LaVall Jordan later told the story of Butler’s 2000 NCAA tournament loss to Florida. It’s a story Butler fans know. He had two free throws with 8.1 seconds left in overtime and the Bulldogs leading 68-67. He missed both. Florida’s Mike Miller then drove for the game-winner.

LaVall Jordan, a former teammate of Joel Cornette, said Joel was always the first to celebrate or grieve with a friend.

Jordan told the rest of the story, a story Butler fans might not know. After the game. Locker room. Players leaving, but not LaVall Jordan. He couldn’t get up and go. Too distraught.

“The guy that remained there with me, the entire time, was Joel Cornette,” he said Monday.

Jordan then listed real-life examples of friends and teammates who had been through life’s ups and downs: the birth of children, the death of parents. He finished every example this way:

“The first person there was Joel Cornette.”

* * *

“Joel was my best friend, and I bet if I asked for a show of hands of everyone in this room who’d say the same, a lot of hands would go up.”

— Mike Monserez, Cornette's teammate at Butler.

* * *

After playing at Butler and coaching with Lickliter at Iowa, Joel Cornette went to work as a basketball agent for Mark Bartelstein of Priority Sports.

The way Bartelstein was telling it Monday, applicants like Cornette — even with Brad Stevens talking him up — face a grueling process to get the job.

“Five, six, seven interviews to get final acceptance,” Bartelstein was saying. “But Joel came in that first time, and I was awed. I pretty much asked him for a job when it was over.”

A few years later, a Bartelstein employee called with a problem. It was the NBA’s pre-draft combine in Chicago. A group from Priority was at a hotel when a competing agent — “One who didn’t operate the Butler way,” Bartelstein was saying — walked up to smallish Priority agent Andy Shiffman and tried to intimidate him.

Bartelstein was livid and wanting answers. A few minutes later, still furious, he found Shiffman and asked him for an update.
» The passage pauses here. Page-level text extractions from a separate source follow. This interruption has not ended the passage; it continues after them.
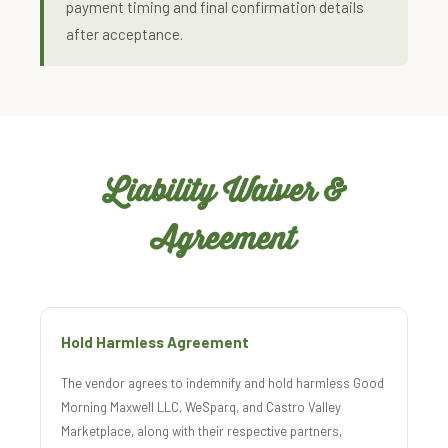
payment timing and final confirmation details
after acceptance.
Liability Waiver &
Agreement
Hold Harmless Agreement
The vendor agrees to indemnify and hold harmless Good
Morning Maxwell LLC, WeSparq, and Castro Valley
Marketplace, along with their respective partners,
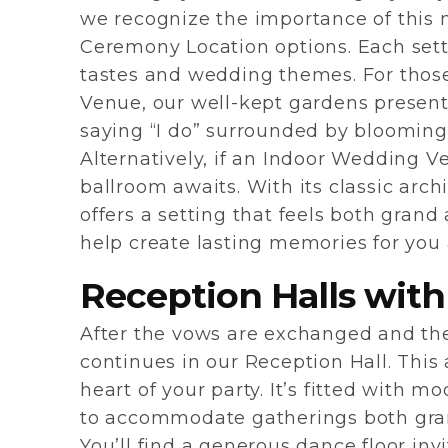
we recognize the importance of this 
Ceremony Location options. Each setti
tastes and wedding themes. For tho
Venue, our well-kept gardens present
saying “I do” surrounded by blooming
Alternatively, if an Indoor Wedding V
ballroom awaits. With its classic archi
offers a setting that feels both grand
help create lasting memories for you
Reception Halls with
After the vows are exchanged and the 
continues in our Reception Hall. This 
heart of your party. It’s fitted with 
to accommodate gatherings both grand
You’ll find a generous dance floor inv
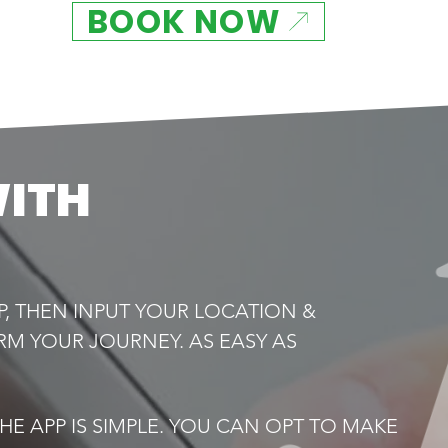
BOOK NOW
WITH
P, THEN INPUT YOUR LOCATION &
RM YOUR JOURNEY. AS EASY AS
E APP IS SIMPLE. YOU CAN OPT TO MAKE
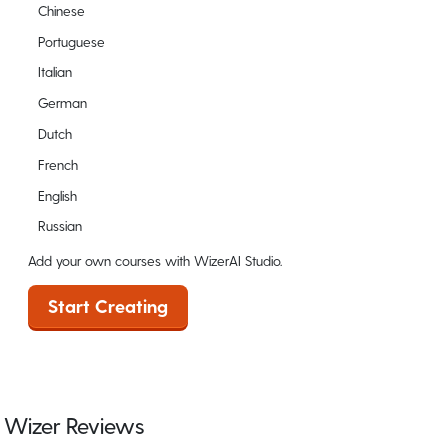
Chinese
Portuguese
Italian
German
Dutch
French
English
Russian
Add your own courses with WizerAI Studio.
Start Creating
Wizer Reviews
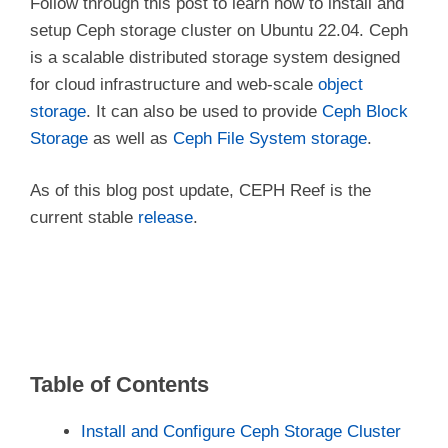
Follow through this post to learn how to install and
setup Ceph storage cluster on Ubuntu 22.04. Ceph
is a scalable distributed storage system designed
for cloud infrastructure and web-scale
object
storage
. It can also be used to provide
Ceph Block
Storage
as well as
Ceph File System storage
.
As of this blog post update, CEPH Reef is the
current stable
release
.
Table of Contents
Install and Configure Ceph Storage Cluster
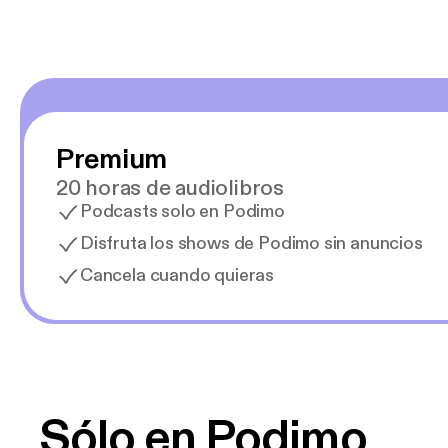
Premium
20 horas de audiolibros
Podcasts solo en Podimo
Disfruta los shows de Podimo sin anuncios
Cancela cuando quieras
Sólo en Podimo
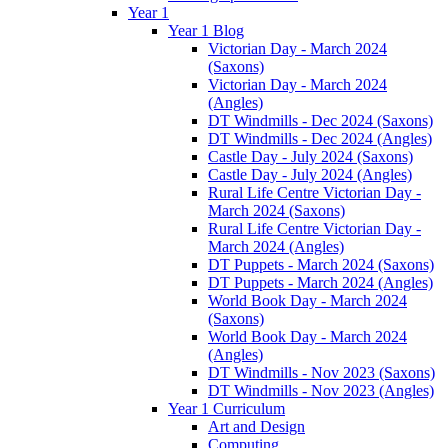
Year 1
Year 1 Blog
Victorian Day - March 2024
(Saxons)
Victorian Day - March 2024
(Angles)
DT Windmills - Dec 2024 (Saxons)
DT Windmills - Dec 2024 (Angles)
Castle Day - July 2024 (Saxons)
Castle Day - July 2024 (Angles)
Rural Life Centre Victorian Day -
March 2024 (Saxons)
Rural Life Centre Victorian Day -
March 2024 (Angles)
DT Puppets - March 2024 (Saxons)
DT Puppets - March 2024 (Angles)
World Book Day - March 2024
(Saxons)
World Book Day - March 2024
(Angles)
DT Windmills - Nov 2023 (Saxons)
DT Windmills - Nov 2023 (Angles)
Year 1 Curriculum
Art and Design
Computing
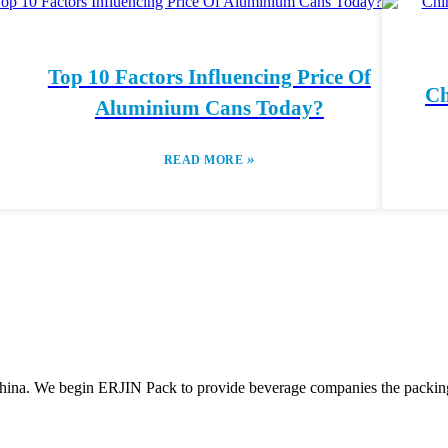
Top 10 Factors Influencing Price Of
Ch
Aluminium Cans Today?
»
READ MORE
ina. We begin ERJIN Pack to provide beverage companies the packing p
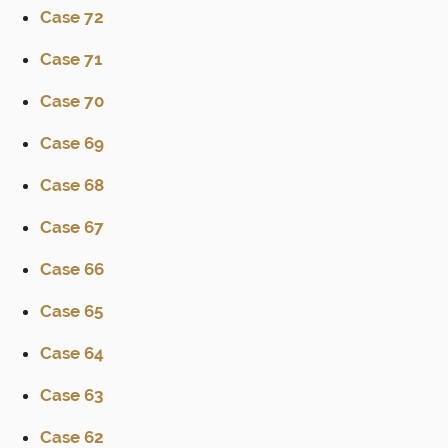
Case 72
Case 71
Case 70
Case 69
Case 68
Case 67
Case 66
Case 65
Case 64
Case 63
Case 62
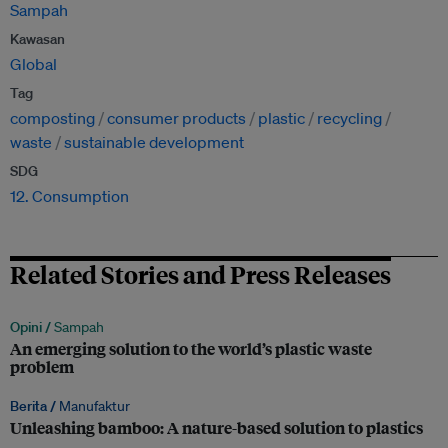
Sampah
Kawasan
Global
Tag
composting
consumer products
plastic
recycling
waste
sustainable development
SDG
12. Consumption
Related Stories and Press Releases
Opini /
Sampah
An emerging solution to the world’s plastic waste
problem
Berita /
Manufaktur
Unleashing bamboo: A nature-based solution to plastics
Shiffman: It’s been handled.

Bartelstein: What happened?

Shiffman: Joel found out.

“Turns out,” Bartelstein was saying Monday, “Joel walked over to the guy, put a finger in his chest and said, ‘Don’t ever do that again.’ And I never heard from (the competing agent) again.”

* * *

“I say this as someone who has four beautiful kids: Joel (Sr.) and Christi, what you’ve done, if there’s a Hall of Fame for parents, you’ve earned it.”

— Mark Bartelstein to Mr. and Mrs. Cornette.

* * *

Jordan Cornette spoke last. He described Joel as his older brother, his idol, and in the last several years his best friend. He described visiting Indianapolis over the years and meeting people and telling them his name: Jordan Cornette.

Joel Cornette's brother, Jordan Cornette, Jordan Cornette described Joel as his older brother, his idol, and in the last several years his best friend. His was the most heartbreaking speech in an emotional day, Gregg Doyel writes.

He described the reaction he often received: “Are you the Butler one? Or the other one?”

“I’d tell them I’m the one who went to Notre Dame,” Jordan Cornette was saying, “and you should have seen the look on their face. They were so disappointed I wasn’t the one they’d been hearing about.”

Jordan talked about that news conference in 2003, after Butler had beaten Louisville to advance to the Sweet 16. He quoted his brother from that podium in Birmingham, Ala., when Joel Cornette had said: “We are still here.”

And this is how Jordan Cornette wrapped up the most emotional, heartbreaking speech on an emotional, heartbreaking day. He spoke to his brother, Joel, in the casket behind him:

“You are still here,” Jordan said. “You are still here with me. I love you.”